**What is Telecom Churn?**
<br />
The churn metric is mostly shown as the percentage of customers that cancel a product or service within a given period (mostly months). If a Telco company had 10 Mio. customers on the 1st of January and received 500K contract terminations until the 31st of January the monthly churn for January would be 5%

In [102]:
import numpy as np # linear algebra
import pandas as pd # data processing, CSV file I/O (e.g. pd.read_csv)
import os
for dirname, _, filenames in os.walk('/kaggle/input'):
    for filename in filenames:
        print(os.path.join(dirname, filename))
!pip install miceforest
import miceforest as mf
import warnings
warnings.filterwarnings('ignore')

## Importing The Data

In [None]:
pd.set_option('max_colwidth', 400)
pd.set_option("display.max_columns", 400)
pd.set_option("display.max_rows", 400)
train=pd.read_csv("/kaggle/input/telecom-churn-case-study-hackathon-c35/train (1).csv")
test=pd.read_csv("/kaggle/input/telecom-churn-case-study-hackathon-c35/test (1).csv")
data_dictionary=pd.read_csv("/kaggle/input/telecom-churn-case-study-hackathon-c35/data_dictionary (1).csv")
sample=pd.read_csv("/kaggle/input/telecom-churn-case-study-hackathon-c35/sample (2).csv")

In [None]:
train.head()
print(train.shape)

In [None]:
data_dictionary

In [None]:
pd.DataFrame(train.dtypes).reset_index()[0].unique()

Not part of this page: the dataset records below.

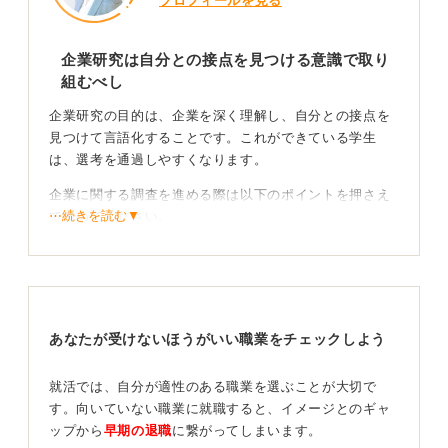
プロフィールを見る
企業研究は自分との接点を見つける意識で取り
組むべし
企業研究の目的は、企業を深く理解し、自分との接点を
見つけて言語化することです。これができている学生
は、選考を通過しやすくなります。
企業に関する調査を進める際は以下のポイントを押さえ
⋯続きを読む▼
て進めてください。
まず、事業内容の理解しましょう。具体的には以下のよ
うな項目を自分の言葉で説明できるようにしていきま
す。
・主力商品やサービスは何か
あなたが受けないほうがいい職業をチェックしよう
・顧客は誰か
・その事業のどこに魅力を感じるか
就活では、自分が適性のある職業を選ぶことが大切で
・業界内での立ち位置や競合他社はどこか
す。向いていない職業に就職すると、イメージとのギャ
・業界シェアはどのくらいか
ップから
早期の退職
に繋がってしまいます。
・なぜ競合ではなく、この会社なのか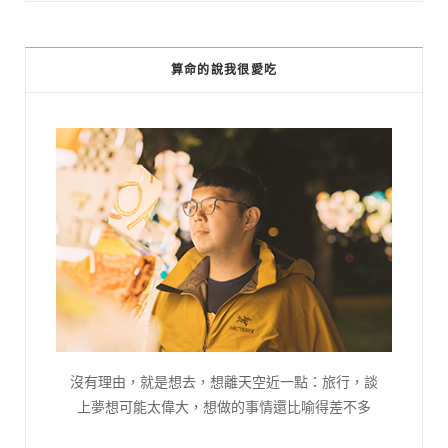
算命的說我很愛吃
沒有理由，就是想去，想離天空近一點：旅行，談
上夢想可能太偉大，想做的事情還比喻得差不多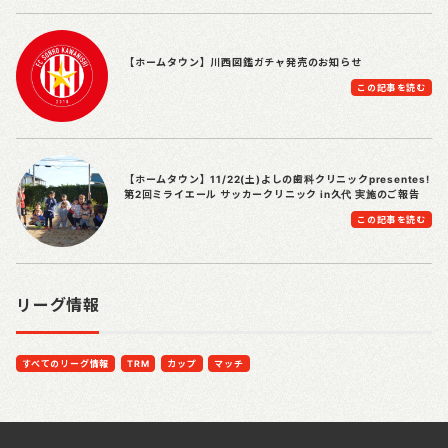
【ホームタウン】川西図鑑ガチャ発売のお知らせ
この記事を読む
【ホームタウン】11/22(土)よしの歯科クリニックpresentes!
第2回ミライエール サッカークリニック in久代 実施のご報告
この記事を読む
リーグ情報
すべてのリーグ情報
TRM
カップ
マッチ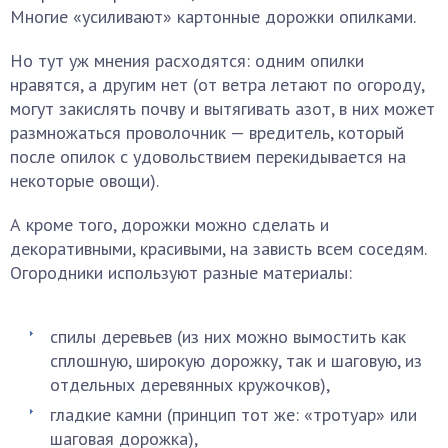
Многие «усиливают» картонные дорожки опилками.
Но тут уж мнения расходятся: одним опилки
нравятся, а другим нет (от ветра летают по огороду,
могут закислять почву и вытягивать азот, в них может
размножаться проволочник — вредитель, который
после опилок с удовольствием перекидывается на
некоторые овощи).
А кроме того, дорожки можно сделать и
декоративными, красивыми, на зависть всем соседям.
Огородники используют разные материалы:
спилы деревьев (из них можно вымостить как
сплошную, широкую дорожку, так и шаговую, из
отдельных деревянных кружочков),
гладкие камни (принцип тот же: «тротуар» или
шаговая дорожка),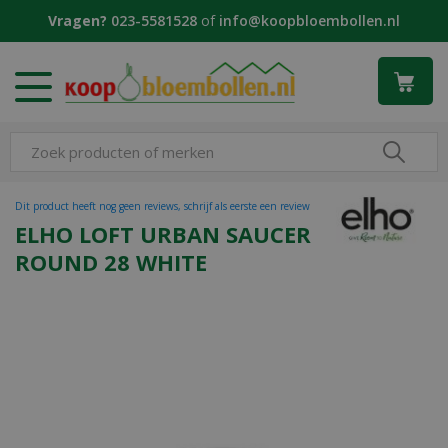
G
Vragen?
023-5581528
of
info@koopbloembollen.nl
a
n
a
a
r
c
o
n
t
Dit product heeft nog geen reviews, schrijf als eerste een review
e
ELHO LOFT URBAN SAUCER
n
ROUND 28 WHITE
t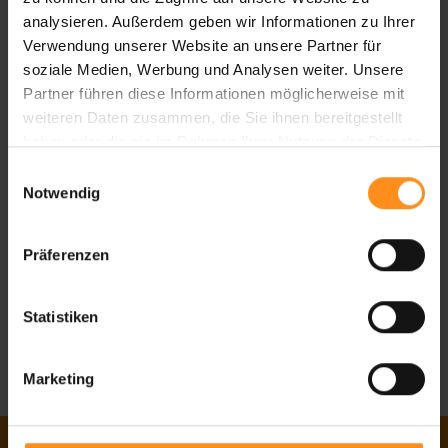
analysieren. Außerdem geben wir Informationen zu Ihrer
Verwendung unserer Website an unsere Partner für
soziale Medien, Werbung und Analysen weiter. Unsere
Partner führen diese Informationen möglicherweise mit
weiteren Daten zusammen, die Sie ihnen bereitgestellt
haben oder die sie im Rahmen Ihrer Nutzung der Dienste
gesammelt haben.
Einwilligungsauswahl
Notwendig
Präferenzen
Statistiken
Marketing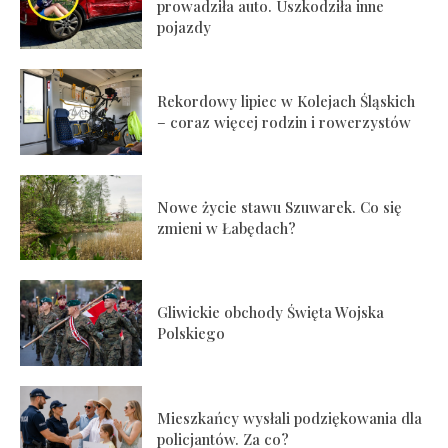
prowadziła auto. Uszkodziła inne
pojazdy
Rekordowy lipiec w Kolejach Śląskich
– coraz więcej rodzin i rowerzystów
Nowe życie stawu Szuwarek. Co się
zmieni w Łabędach?
Gliwickie obchody Święta Wojska
Polskiego
Mieszkańcy wysłali podziękowania dla
policjantów. Za co?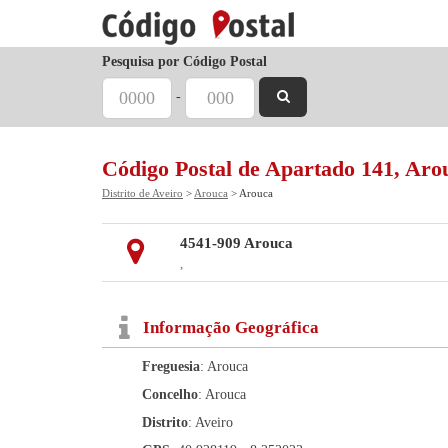
Pesquisa por Código Postal
-
Código Postal de Apartado 141, Aro
Distrito de Aveiro
>
Arouca
> Arouca
4541-909 Arouca
,
Informação Geográfica
Freguesia
: Arouca
Concelho
: Arouca
Distrito
: Aveiro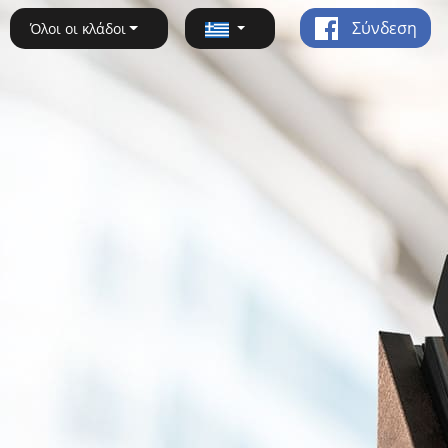
Σύνδεση
Όλοι οι κλάδοι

# Data Understanding, Preparation, and Pre-Processing

In [None]:
train.select_dtypes(include='object').head(1)

In [None]:
train.select_dtypes(include='int64').head(1)

In [None]:
train.select_dtypes(include='float').head(1)

# **Imputing Missing Values**

In data analytics, missing data is a factor that degrades performance. Incorrect imputation of missing values could lead to a wrong prediction. In this era of big data, when a massive volume of data is generated in every second, and utilization of these data is a major concern to the stakeholders, efficiently handling missing values becomes more important. Let's apply Imputation on the above data.

In [None]:
missingdf=(round(train.isnull().sum()*100/train.shape[0],2)).to_frame('MissingValues').sort_values('MissingValues',ascending=False)
missingdf

**if there is a larger number of missing values, then it can be better to drop those cases (rather than do imputation) and replace them.Because if we impute those missing values it will adversely affect the performance and accuracy of any machine learning algorithm**

In [None]:
dropNull=list(missingdf[missingdf["MissingValues"]>25].index)

In [None]:
dropNull

In [None]:
cleandf=train.copy()

In [None]:
cleandf.drop(dropNull,axis=1,inplace=True)

In [None]:
missingdf=(round(cleandf.isnull().sum()*100/train.shape[0],2)).to_frame('MissingValues').sort_values('MissingValues',ascending=False)
missingdf[~(missingdf['MissingValues']==0)]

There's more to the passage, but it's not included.